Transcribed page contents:
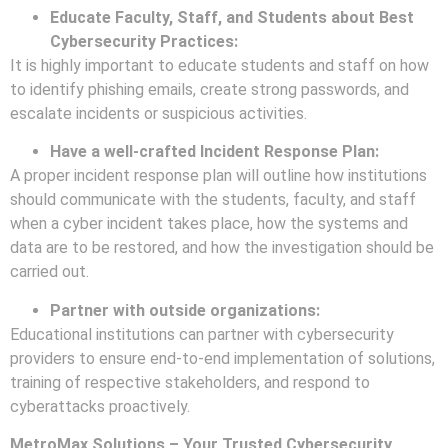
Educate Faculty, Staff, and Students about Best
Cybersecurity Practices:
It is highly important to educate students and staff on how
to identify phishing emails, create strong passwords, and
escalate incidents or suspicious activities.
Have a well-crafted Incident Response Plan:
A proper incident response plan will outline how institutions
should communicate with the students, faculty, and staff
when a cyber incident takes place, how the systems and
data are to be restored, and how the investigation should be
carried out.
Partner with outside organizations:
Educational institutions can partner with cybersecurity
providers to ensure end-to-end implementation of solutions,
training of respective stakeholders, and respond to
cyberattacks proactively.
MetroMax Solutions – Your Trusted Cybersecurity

• The problem:
Restate exactly the lines running from the line with "data are to" to the end of the entries above, both ends included.

• Task response:
data are to be restored, and how the investigation should be
carried out.
Partner with outside organizations:
Educational institutions can partner with cybersecurity
providers to ensure end-to-end implementation of solutions,
training of respective stakeholders, and respond to
cyberattacks proactively.
MetroMax Solutions – Your Trusted Cybersecurity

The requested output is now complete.